Has anyone ever attempted to make a replacement FDS BIOS? Using the dumped real FDS BIOS obviously works for emulation, but that dump is still a copyrighted work.
The replacement BIOS wouldn't need to be a drop-in replacement for the real thing on real hardware. It would only need to work well enough so that emulating .FDS images works. In other words, it would just need to emulate the real BIOS' behavior from the Famicom's point of view.
There is high-level emulation (HLE), which isn't cycle-accurate but which GBA emulators have successfully offered for a long time. But one thing that makes HLE easy on GBA but hard on FDS is the fact that while GBA uses syscall numbers, FDS uses hardcoded entry points. This is the same thing that makes reimplementing the BIOS from scratch in 6502 assembly language so hard, as the replacement routines have to be the same lengths as the originals..
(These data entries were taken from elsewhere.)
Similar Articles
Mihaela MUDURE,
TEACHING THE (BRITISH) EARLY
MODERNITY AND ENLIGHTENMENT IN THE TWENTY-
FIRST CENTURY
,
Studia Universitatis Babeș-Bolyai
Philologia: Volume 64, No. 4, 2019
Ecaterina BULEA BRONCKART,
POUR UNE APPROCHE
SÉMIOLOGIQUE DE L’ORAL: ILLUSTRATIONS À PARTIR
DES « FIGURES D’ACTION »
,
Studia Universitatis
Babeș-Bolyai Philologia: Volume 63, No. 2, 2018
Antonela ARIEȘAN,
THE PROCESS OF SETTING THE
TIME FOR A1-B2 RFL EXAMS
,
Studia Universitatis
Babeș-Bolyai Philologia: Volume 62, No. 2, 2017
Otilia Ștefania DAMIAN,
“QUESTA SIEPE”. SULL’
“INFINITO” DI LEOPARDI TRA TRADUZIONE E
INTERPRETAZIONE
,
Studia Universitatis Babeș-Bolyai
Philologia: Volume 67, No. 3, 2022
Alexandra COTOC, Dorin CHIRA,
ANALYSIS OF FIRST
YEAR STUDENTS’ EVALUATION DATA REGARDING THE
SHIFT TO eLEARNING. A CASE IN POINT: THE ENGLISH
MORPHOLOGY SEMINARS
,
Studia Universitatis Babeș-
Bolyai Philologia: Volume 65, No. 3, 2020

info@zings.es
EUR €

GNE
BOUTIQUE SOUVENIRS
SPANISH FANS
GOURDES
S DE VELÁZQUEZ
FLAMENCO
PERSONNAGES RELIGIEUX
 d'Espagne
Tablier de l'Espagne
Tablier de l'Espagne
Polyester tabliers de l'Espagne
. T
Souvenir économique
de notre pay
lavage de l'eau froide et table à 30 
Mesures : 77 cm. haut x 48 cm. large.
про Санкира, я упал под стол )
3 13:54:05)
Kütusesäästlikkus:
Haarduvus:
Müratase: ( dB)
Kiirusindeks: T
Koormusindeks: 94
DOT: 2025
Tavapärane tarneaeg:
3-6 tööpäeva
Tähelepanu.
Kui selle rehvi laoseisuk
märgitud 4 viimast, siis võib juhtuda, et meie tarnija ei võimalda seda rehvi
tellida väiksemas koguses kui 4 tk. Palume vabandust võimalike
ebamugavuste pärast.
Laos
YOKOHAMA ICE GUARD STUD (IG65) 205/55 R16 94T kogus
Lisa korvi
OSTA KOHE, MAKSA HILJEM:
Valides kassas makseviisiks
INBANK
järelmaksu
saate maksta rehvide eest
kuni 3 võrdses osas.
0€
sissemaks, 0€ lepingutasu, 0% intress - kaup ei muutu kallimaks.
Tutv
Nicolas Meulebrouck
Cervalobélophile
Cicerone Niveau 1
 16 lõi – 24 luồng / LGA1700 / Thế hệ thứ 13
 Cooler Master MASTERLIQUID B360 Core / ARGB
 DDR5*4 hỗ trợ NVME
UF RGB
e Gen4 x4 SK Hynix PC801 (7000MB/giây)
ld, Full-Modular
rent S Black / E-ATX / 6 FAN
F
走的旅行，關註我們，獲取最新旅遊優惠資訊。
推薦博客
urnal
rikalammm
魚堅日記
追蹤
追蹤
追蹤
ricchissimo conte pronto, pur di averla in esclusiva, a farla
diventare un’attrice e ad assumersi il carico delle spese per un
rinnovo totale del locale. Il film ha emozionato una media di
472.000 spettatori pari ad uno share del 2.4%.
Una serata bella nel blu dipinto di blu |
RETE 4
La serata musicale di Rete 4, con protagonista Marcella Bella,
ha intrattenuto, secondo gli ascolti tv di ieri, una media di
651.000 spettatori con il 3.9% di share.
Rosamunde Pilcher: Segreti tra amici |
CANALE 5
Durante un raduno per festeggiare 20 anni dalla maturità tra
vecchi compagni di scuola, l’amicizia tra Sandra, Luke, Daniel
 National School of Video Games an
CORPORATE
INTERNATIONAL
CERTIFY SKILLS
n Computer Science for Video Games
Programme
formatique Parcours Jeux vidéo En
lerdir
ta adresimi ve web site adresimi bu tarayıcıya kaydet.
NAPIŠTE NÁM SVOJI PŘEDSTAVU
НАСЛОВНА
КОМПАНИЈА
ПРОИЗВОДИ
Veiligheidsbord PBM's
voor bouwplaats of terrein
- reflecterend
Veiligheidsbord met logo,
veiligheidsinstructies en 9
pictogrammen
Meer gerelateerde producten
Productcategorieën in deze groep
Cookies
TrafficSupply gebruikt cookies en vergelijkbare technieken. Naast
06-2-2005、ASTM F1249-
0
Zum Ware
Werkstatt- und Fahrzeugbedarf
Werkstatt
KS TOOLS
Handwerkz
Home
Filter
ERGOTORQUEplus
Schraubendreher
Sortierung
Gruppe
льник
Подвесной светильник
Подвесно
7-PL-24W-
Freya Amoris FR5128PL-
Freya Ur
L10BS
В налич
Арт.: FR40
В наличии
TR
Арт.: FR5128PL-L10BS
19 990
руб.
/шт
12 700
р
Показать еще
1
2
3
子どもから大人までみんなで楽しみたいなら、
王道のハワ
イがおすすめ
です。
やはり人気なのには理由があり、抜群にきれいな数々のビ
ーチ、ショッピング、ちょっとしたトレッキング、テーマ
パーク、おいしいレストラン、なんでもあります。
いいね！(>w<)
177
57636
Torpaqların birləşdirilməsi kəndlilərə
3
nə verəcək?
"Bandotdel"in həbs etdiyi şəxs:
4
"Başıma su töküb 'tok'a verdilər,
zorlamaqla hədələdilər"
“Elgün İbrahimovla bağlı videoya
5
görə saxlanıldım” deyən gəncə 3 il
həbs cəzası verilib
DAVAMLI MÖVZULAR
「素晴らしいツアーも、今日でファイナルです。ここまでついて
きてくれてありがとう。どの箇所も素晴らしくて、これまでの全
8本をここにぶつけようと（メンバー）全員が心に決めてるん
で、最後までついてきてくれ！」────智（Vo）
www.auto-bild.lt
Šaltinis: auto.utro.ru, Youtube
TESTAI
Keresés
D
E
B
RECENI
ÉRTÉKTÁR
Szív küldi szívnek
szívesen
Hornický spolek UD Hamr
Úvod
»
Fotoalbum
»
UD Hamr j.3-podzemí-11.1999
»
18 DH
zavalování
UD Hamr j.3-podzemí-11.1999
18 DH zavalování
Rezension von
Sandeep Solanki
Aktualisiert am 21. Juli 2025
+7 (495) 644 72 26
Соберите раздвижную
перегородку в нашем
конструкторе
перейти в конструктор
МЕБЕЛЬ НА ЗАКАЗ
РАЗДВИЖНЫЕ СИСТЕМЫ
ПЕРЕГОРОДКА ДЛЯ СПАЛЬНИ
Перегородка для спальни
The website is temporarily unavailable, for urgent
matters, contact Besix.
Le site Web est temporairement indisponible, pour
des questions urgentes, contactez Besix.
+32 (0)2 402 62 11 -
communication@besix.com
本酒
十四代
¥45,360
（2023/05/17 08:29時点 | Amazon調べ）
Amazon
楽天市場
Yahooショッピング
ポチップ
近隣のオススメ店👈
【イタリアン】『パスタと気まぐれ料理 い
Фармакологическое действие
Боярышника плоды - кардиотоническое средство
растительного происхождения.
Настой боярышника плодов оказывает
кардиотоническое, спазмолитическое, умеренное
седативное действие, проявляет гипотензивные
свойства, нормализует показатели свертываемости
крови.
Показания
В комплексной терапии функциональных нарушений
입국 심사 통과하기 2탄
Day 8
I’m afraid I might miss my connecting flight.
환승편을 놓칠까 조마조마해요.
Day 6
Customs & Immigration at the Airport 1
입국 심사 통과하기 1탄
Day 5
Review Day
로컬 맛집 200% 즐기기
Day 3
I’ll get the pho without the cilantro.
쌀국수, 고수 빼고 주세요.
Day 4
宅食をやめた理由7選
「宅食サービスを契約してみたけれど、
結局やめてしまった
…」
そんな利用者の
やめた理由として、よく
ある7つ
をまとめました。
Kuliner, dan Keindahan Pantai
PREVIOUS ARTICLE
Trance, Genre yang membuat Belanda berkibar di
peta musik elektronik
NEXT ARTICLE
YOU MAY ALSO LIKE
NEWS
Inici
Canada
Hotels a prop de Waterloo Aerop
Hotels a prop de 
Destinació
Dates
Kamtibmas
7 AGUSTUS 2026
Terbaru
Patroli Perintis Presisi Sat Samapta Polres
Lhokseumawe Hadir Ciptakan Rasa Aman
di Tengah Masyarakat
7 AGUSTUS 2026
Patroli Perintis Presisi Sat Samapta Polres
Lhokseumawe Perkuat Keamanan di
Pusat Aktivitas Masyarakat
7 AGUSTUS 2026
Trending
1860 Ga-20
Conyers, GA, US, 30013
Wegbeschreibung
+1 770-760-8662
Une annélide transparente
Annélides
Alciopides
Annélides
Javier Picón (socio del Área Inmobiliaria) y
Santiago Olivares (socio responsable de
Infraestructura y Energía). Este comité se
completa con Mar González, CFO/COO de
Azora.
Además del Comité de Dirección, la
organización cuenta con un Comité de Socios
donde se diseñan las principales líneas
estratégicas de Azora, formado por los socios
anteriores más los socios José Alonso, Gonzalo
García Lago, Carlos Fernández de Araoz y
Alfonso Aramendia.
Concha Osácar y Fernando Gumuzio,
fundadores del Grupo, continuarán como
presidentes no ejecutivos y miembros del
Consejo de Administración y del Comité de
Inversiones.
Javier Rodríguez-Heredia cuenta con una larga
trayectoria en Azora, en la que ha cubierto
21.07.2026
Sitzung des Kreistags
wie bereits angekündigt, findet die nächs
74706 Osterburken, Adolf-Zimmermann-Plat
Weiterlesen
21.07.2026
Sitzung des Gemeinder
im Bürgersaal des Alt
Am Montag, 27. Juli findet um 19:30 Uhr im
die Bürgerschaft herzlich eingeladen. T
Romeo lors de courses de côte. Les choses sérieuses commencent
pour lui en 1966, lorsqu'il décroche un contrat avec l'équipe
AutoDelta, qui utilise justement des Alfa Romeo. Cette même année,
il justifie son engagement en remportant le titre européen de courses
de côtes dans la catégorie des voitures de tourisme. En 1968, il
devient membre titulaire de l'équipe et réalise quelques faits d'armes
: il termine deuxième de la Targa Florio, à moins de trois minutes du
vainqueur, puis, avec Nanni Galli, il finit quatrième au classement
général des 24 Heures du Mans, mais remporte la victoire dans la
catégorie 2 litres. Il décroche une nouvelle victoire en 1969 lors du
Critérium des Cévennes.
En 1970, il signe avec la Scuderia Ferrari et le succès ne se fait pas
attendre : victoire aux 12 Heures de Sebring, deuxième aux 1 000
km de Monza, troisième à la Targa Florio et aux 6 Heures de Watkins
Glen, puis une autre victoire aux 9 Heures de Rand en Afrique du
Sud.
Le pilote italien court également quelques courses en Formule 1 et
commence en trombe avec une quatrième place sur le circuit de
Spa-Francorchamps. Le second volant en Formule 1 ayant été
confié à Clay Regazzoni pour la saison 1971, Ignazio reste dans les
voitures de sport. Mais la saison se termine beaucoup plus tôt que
I guess I never really checked... do any FDS games use the disk IO regs directly instead of invoking the bios?
Yes, in a sense. Games that have copy protection / counterfeit checks like Doki Doki Panic run their own "implementations" of the BIOS file check routine in software, counting the # of files manually, then reading past what the BIOS just read. So a few games manually edit ZP variables and FDS regs which the BIOS uses.
tepples wrote:
...as the replacement routines have to be the same lengths as the originals..
Can't the new routines just jump around a bit if they happen to be larger than the originals?
tokumaru wrote:
tepples wrote:
...as the replacement routines have to be the same lengths as the originals..
Can't the new routines just jump around a bit if they happen to be larger than the originals?
The ROM of the Enhanced Apple IIe and Apple IIGS computers does that, with some routines stored in a separate ROM bank. But there probably isn't much space left in the FDS BIOS unless you make the intro screen dramatically simpler and use it for overflow.
(I occasionally bump if I have a substantive reply to a post that I found while searching for something else.)